Une conséquence de cette conception de la morale, c’est que toute morale suppose une collection d’êtres en rapports entre eux. Il n’y a pas, au sens absolu du mot, de morale individuelle, ou, si l’on préfère, il n’y en a que parce que, comme on l’a dit, l’individu est une société[1]. Tous les devoirs sociaux de l’individu se rapportent à la systématisation de la société dont il fait partie. Tous ses devoirs individuels se rapportent à la systématisation des faits et des tendances qui constituent sa personnalité. Un individu qui serait absolument simple et isolé n’aurait pas de devoirs, il n’y aurait pas lieu de parler de morale en s’occupant de lui. On ne peut avoir de devoirs envers soi-même que si l’on est un complexus, une société d’une certaine nature, composée d’éléments distincts et en relation intime les uns avec les autres.
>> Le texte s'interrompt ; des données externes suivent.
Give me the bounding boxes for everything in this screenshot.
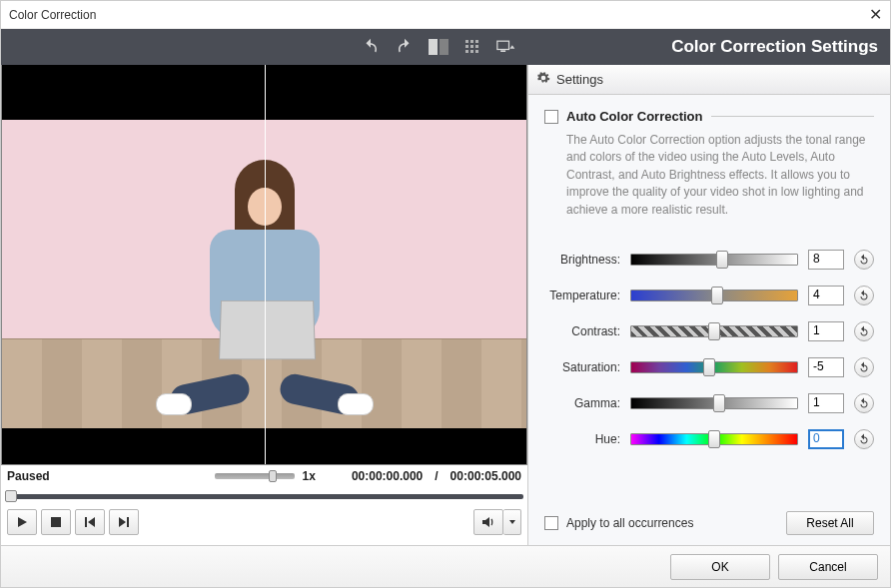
next-frame-button[interactable] [109, 509, 139, 535]
gamma-label: Gamma: [544, 396, 620, 410]
hue-slider[interactable] [630, 433, 798, 445]
seek-bar[interactable] [5, 487, 523, 505]
playback-status: Paused [7, 469, 50, 483]
brightness-slider[interactable] [630, 254, 798, 266]
settings-heading-label: Settings [556, 72, 603, 87]
split-divider[interactable] [265, 65, 266, 464]
svg-rect-3 [470, 40, 473, 43]
panel-heading: Color Correction Settings [671, 37, 878, 57]
title-bar: Color Correction ✕ [1, 1, 890, 29]
contrast-slider[interactable] [630, 325, 798, 337]
apply-all-checkbox[interactable] [544, 516, 558, 530]
speed-value: 1x [303, 469, 316, 483]
svg-rect-13 [51, 517, 61, 527]
contrast-input[interactable]: 1 [808, 321, 844, 341]
temperature-row: Temperature: 4 [544, 285, 874, 306]
speed-slider[interactable] [215, 473, 295, 479]
saturation-reset-button[interactable] [854, 357, 874, 377]
dialog-footer: OK Cancel [1, 545, 890, 587]
temperature-label: Temperature: [544, 289, 620, 302]
saturation-label: Saturation: [544, 360, 620, 374]
time-current: 00:00:00.000 [352, 469, 423, 483]
settings-header: Settings [528, 65, 890, 95]
time-bar: Paused 1x 00:00:00.000 / 00:00:05.000 [1, 465, 527, 487]
svg-rect-15 [127, 517, 129, 527]
gamma-input[interactable]: 1 [808, 393, 844, 413]
redo-icon[interactable] [395, 37, 415, 57]
gamma-slider[interactable] [630, 397, 798, 409]
saturation-slider[interactable] [630, 361, 798, 373]
svg-rect-12 [500, 50, 505, 52]
svg-rect-8 [465, 50, 468, 53]
time-total: 00:00:05.000 [450, 469, 521, 483]
svg-rect-10 [475, 50, 478, 53]
video-preview[interactable] [1, 65, 527, 465]
ok-button[interactable]: OK [670, 554, 770, 580]
grid-icon[interactable] [462, 37, 482, 57]
hue-input[interactable]: 0 [808, 429, 844, 449]
gamma-reset-button[interactable] [854, 393, 874, 413]
cancel-button[interactable]: Cancel [778, 554, 878, 580]
hue-reset-button[interactable] [854, 429, 874, 449]
reset-all-button[interactable]: Reset All [786, 511, 874, 535]
svg-rect-9 [470, 50, 473, 53]
contrast-reset-button[interactable] [854, 321, 874, 341]
preview-column: Paused 1x 00:00:00.000 / 00:00:05.000 [1, 65, 527, 545]
auto-color-description: The Auto Color Correction option adjusts… [544, 132, 874, 219]
close-icon[interactable]: ✕ [869, 5, 882, 24]
brightness-row: Brightness: 8 [544, 249, 874, 271]
time-separator: / [435, 469, 438, 483]
undo-icon[interactable] [361, 37, 381, 57]
saturation-input[interactable]: -5 [808, 357, 844, 377]
contrast-label: Contrast: [544, 324, 620, 338]
window-title: Color Correction [9, 8, 96, 22]
playback-controls [1, 505, 527, 539]
stop-button[interactable] [41, 509, 71, 535]
play-button[interactable] [7, 509, 37, 535]
temperature-reset-button[interactable] [854, 286, 874, 305]
brightness-label: Brightness: [544, 253, 620, 267]
brightness-input[interactable]: 8 [808, 250, 844, 270]
temperature-input[interactable]: 4 [808, 286, 844, 305]
svg-rect-14 [85, 517, 87, 527]
display-dropdown-icon[interactable] [496, 37, 516, 57]
gear-icon [536, 71, 550, 88]
hue-row: Hue: 0 [544, 428, 874, 450]
hue-label: Hue: [544, 432, 620, 446]
auto-color-label: Auto Color Correction [566, 109, 703, 124]
svg-rect-6 [470, 45, 473, 48]
svg-rect-7 [475, 45, 478, 48]
prev-frame-button[interactable] [75, 509, 105, 535]
saturation-row: Saturation: -5 [544, 356, 874, 378]
toolbar: Color Correction Settings [1, 29, 890, 65]
brightness-reset-button[interactable] [854, 250, 874, 270]
auto-color-checkbox[interactable] [544, 110, 558, 124]
apply-all-label: Apply to all occurrences [566, 516, 693, 530]
volume-dropdown-button[interactable] [503, 509, 521, 535]
svg-rect-11 [497, 41, 509, 49]
temperature-slider[interactable] [630, 290, 798, 301]
svg-rect-1 [440, 39, 448, 55]
compare-split-icon[interactable] [429, 37, 448, 57]
svg-rect-4 [475, 40, 478, 43]
volume-button[interactable] [473, 509, 503, 535]
gamma-row: Gamma: 1 [544, 392, 874, 414]
contrast-row: Contrast: 1 [544, 320, 874, 342]
svg-rect-0 [429, 39, 438, 55]
svg-rect-5 [465, 45, 468, 48]
settings-panel: Settings Auto Color Correction The Auto … [527, 65, 890, 545]
svg-rect-2 [465, 40, 468, 43]
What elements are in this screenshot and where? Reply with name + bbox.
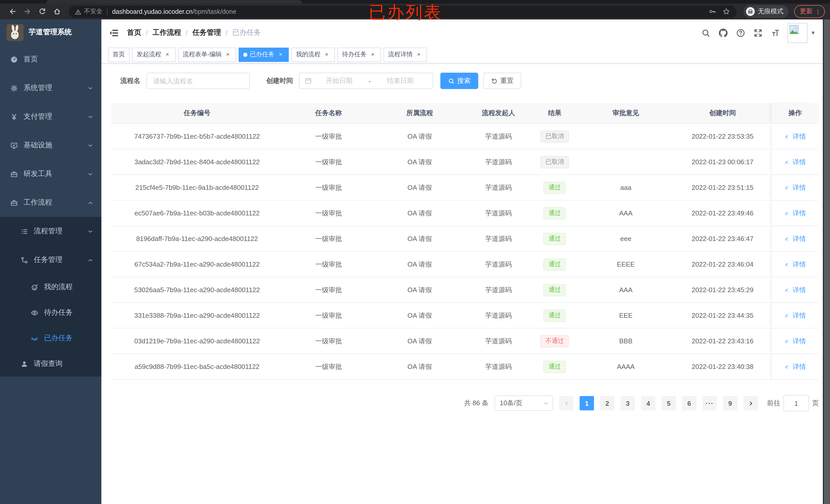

Si l’on veut pénétrer plus avant, on arrive à une conclusion d’apparence paradoxale, c’est que si l’individu, de même que la société, a certains devoirs vis-à-vis de ses parties constituantes, ces parties constituantes ont aussi certains devoirs les unes envers les autres, et envers l’ensemble. Au point de vue de la psychologie phénoméniste pour qui l’homme n’est qu’un complexus de tendances et de phénomènes, il ne doit pas d’ailleurs paraître bien étrange de dire que ces phénomènes et ces tendances ont des devoirs. Mais cela étonne parce que nous sommes encore habitués à l’ancien sens des mots personne et devoir, et cela nous permet en même temps de voir au juste ce que signifie ce dernier mot. Il n’implique plus ni la liberté métaphysique, ni l’obligation, ni rien de semblable. Il est simplement la détermination des conditions de réalisation de l’idéal, et de la conduite que tiendrait dans des conditions déterminées un être qui se conduirait pour le mieux, c’est-à-dire qui agirait dans le sens de la plus grande systématisation. Une des objections les plus souvent faites aux doctrines qui repoussent toute métaphysique, c’est de ne pouvoir expliquer le devoir. Il faut distinguer. Ce qu’est le devoir on peut le déterminer, comme nous venons

  1. Voir l’ouvrage de M. Espinas, Les sociétés animales.